Per rispondere alla domanda possiamo fare riferimento al rapporto del 3 agosto 2016 di "Nessuno tocchi Caino", un'associazione senza fine di lucro di cittadini e parlamentari nata a Bruxelles nel 1993 che lotta per l'abolizione della pena di morte nel mondo.
Secondo questo rapporto, nei primi mesi del 2016 ci sono state già 1,685 esecuzioni, avvenute in 17 paesi diversi. Erano state 3,576 nel corso del 2014 e 4,040 nel corso del 2015. Attualmente il paese che detiene il numero maggiore di esecuzione nel 2016 è la Cina che è già arrivata a quota 1,200. Ci sono poi Iran e Arabia Saudita con rispettivamente 209 e 95 esecuzioni in questo primo semestre.
I paesi che tutt'ora mantengono la pena di morte nel proprio ordinamento sono 38, uno in più rispetto al 2015. Sono invece 104 i paesi che hanno abolito totalmente la pena capitale, 6 quelli che l'hanno abolita per i reati minori, 6 quelli che applicano la moratoria e 44 quelli che che hanno abolito di fatto la pena di morte dato che non la eseguono da più di 10 anni.

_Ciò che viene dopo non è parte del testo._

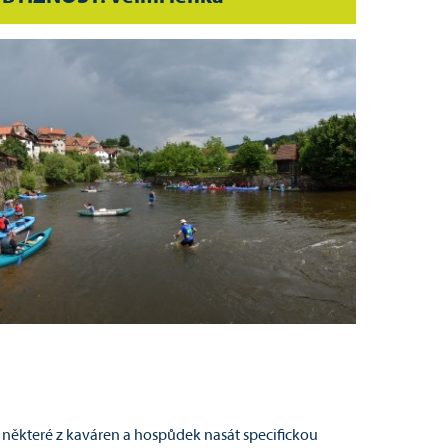
některé z kaváren a hospůdek nasát specifickou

Dal rapporto emerge come il 98% delle esecuzioni sia avvenuto nel continente asiatico e pone l'accento sul fatto che nella stragrande maggioranza dei paesi che la attuano, sono in vigore regimi autoritari o vere e proprie dittature. Questo è un collegamento piuttosto ovvio da fare, visto che in tali regimi i diritti fondamentali tendono ad essere messi in disparte.
Ecco perché sorge spontanea la preoccupazione per le recenti dichiarazioni di Erdoğan sul fatto che in Turchia potrebbero essere riprese le esecuzioni in un futuro molto vicino. In Europa vi è la sola Bielorussia ad aver la pena di morte ancora attiva (con l'eccezione della Russia che è uno dei paesi con moratoria). Accogliere un paese che ha il progetto di reintrodurre le esecuzioni capitali può portare conseguenze piuttosto pesanti in un continente che sulla materia ha fatto passi avanti nel corso degli anni.

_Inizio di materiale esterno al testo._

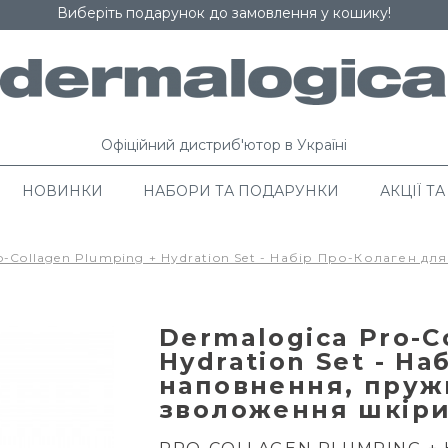
Виберіть подарунок до замовлення у кошику!
Офіційний дистриб'ютор в Україні
НОВИНКИ
НАБОРИ ТА ПОДАРУНКИ
АКЦІЇ ТА
o-Collagen Plumping + Hydration Set - Набір Про-Колаген дл
Dermalogica Pro-C
Hydration Set - Н
наповнення, пружн
зволоження шкіри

Altro dato interessante è quello che collega esecuzioni a lotta al terrorismo e al narcotraffico. Finora sono state 100 le esecuzioni per il primo reato e 731 quelle per il secondo. Quest'ultimo dato è sintomo della politica feroce e persecutoria attuata da Teheran nella lotta contro il traffico di stupefacenti; una politica che per adesso non ha sortito gli effetti sperati.
Quale conclusione possiamo trarre? Non ci si può schierare da una parte o dall'altra semplicemente accodandosi al pensiero di qualcun'altro. E' necessario documentarsi e avere con sé le risorse e le giuste spiegazioni per poter argomentare la propria scelta. Tuttavia, è sicuramente più naturale schierarsi a favore della difesa dei diritti fondamentali dell'uomo, anche perché le politiche di esecuzioni capitali non hanno fornito dati sull'utilità effettiva di quest'ultime nella lotta alla criminalità.